Why prefill and decode split differently: Prefill is compute-intensive (process the entire prompt in parallel). Decode is memory-bandwidth-intensive (one token per step, bottlenecked by KV reads). Separating them to hardware optimized for each is the natural split; PrfaaS just moves that split across a WAN link.
Key Numbers
| Model | KV transfer rate | vs Dense |
|---|---|---|
| MiMo-V2-Flash | 4.66 Gbps | 13x reduction |
| Dense MiniMax-M2.5 | 59.93 Gbps | baseline |
| System throughput gain | +54% | vs homogeneous |
| TTFT improvement | -50% | vs homogeneous |
Strategic Implication
This paper changes what "serving topology" means for hybrid-attention models. It creates a feedback loop: models with smaller KV caches enable new serving architectures (cross-DC disaggregation), which reduce infrastructure costs, which create economic incentive to prefer hybrid-attention models. Architecture choice is now a serving economics decision, not just a quality decision.
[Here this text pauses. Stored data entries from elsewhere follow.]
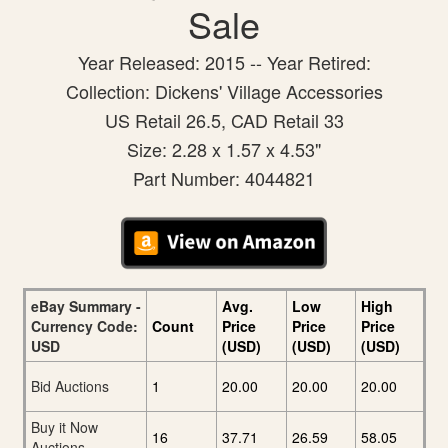
Sale
Year Released: 2015 -- Year Retired:
Collection: Dickens' Village Accessories
US Retail 26.5, CAD Retail 33
Size: 2.28 x 1.57 x 4.53"
Part Number: 4044821
eBay Summary -
Avg.
Low
High
Currency Code:
Count
Price
Price
Price
USD
(USD)
(USD)
(USD)
Bid Auctions
1
20.00
20.00
20.00
Buy it Now
16
37.71
26.59
58.05
Auctions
Relation to Prior Wiki Pages
Directly extends KV cache concept page: Previous work (KV Packet 04-17) addressed reuse; LongAct (04-18) addressed training efficiency at cache positions; TurboQuant (04-22) addresses compression. PrfaaS addresses serving topology — a level up from per-token cache management.
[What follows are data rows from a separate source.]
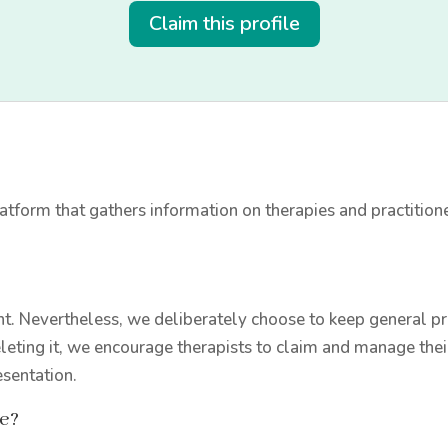
Claim this profile
tform that gathers information on therapies and practition
t. Nevertheless, we deliberately choose to keep general prac
leting it, we encourage therapists to claim and manage thei
esentation.
le?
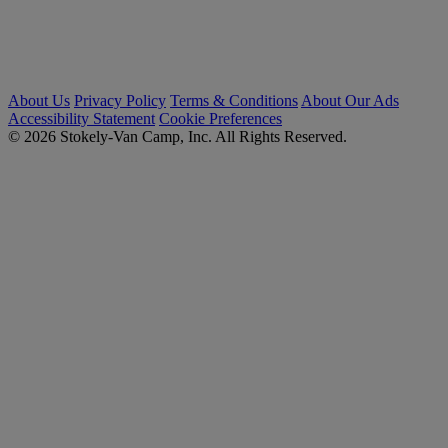
About Us
Privacy Policy
Terms & Conditions
About Our Ads
Accessibility Statement
Cookie Preferences
© 2026 Stokely-Van Camp, Inc. All Rights Reserved.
Connects to Nemotron 3 Super (04-21): Nemotron's Mamba blocks produce much smaller state than full attention — same category as hybrid-attention models enabling PrfaaS. The serving economics argument for hybrid attention now has concrete backing.
Connects to AI routing (Tier 1 intersection): PrfaaS is essentially routing prefill to specialist compute. If goodput (SemiAnalysis 04-21) varies by provider, a routing framework that selects prefill providers based on cache transfer cost and compute density per dollar would be a natural extension.
Open Questions
- What is the WAN latency impact on TTFT at tail percentiles? 54% throughput and 50% mean TTFT are strong — but P99 TTFT under network jitter is the production-critical metric.
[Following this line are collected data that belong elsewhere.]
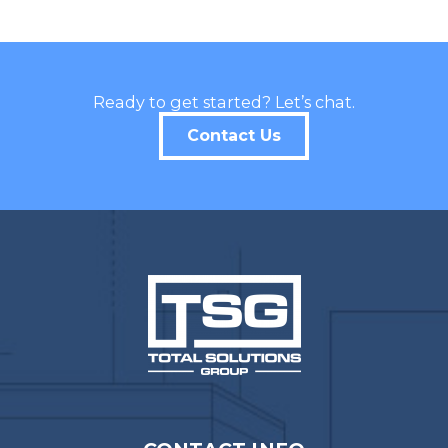
Ready to get started? Let’s chat.
Contact Us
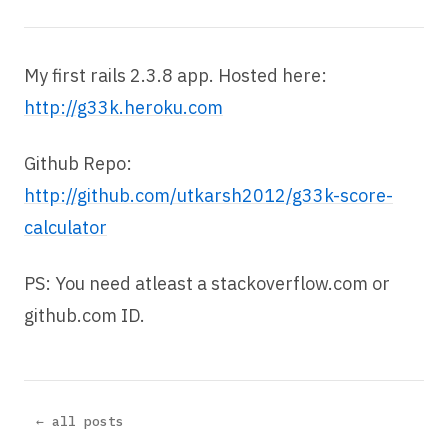
My first rails 2.3.8 app. Hosted here:
http://g33k.heroku.com
Github Repo:
http://github.com/utkarsh2012/g33k-score-
calculator
PS: You need atleast a stackoverflow.com or
github.com ID.
← all posts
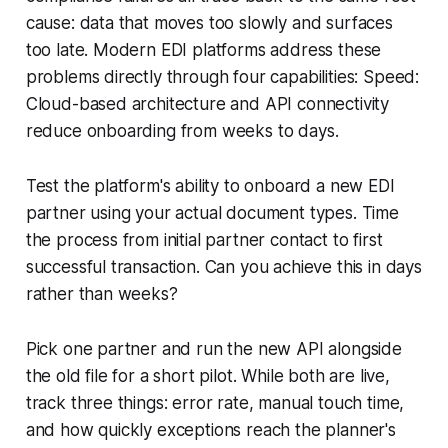
cause: data that moves too slowly and surfaces
too late. Modern EDI platforms address these
problems directly through four capabilities: Speed:
Cloud-based architecture and API connectivity
reduce onboarding from weeks to days.
Test the platform's ability to onboard a new EDI
partner using your actual document types. Time
the process from initial partner contact to first
successful transaction. Can you achieve this in days
rather than weeks?
Pick one partner and run the new API alongside
the old file for a short pilot. While both are live,
track three things: error rate, manual touch time,
and how quickly exceptions reach the planner's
- Does the cache-transfer approach work with TurboQuant compression applied at the prefill cluster before transfer? That would compound the volume reduction.
- How does disaggregation interact with KV Packet-style cross-request cache reuse? If cached document packets live in the decode cluster, prefill that hits a cached segment could skip transfer entirely.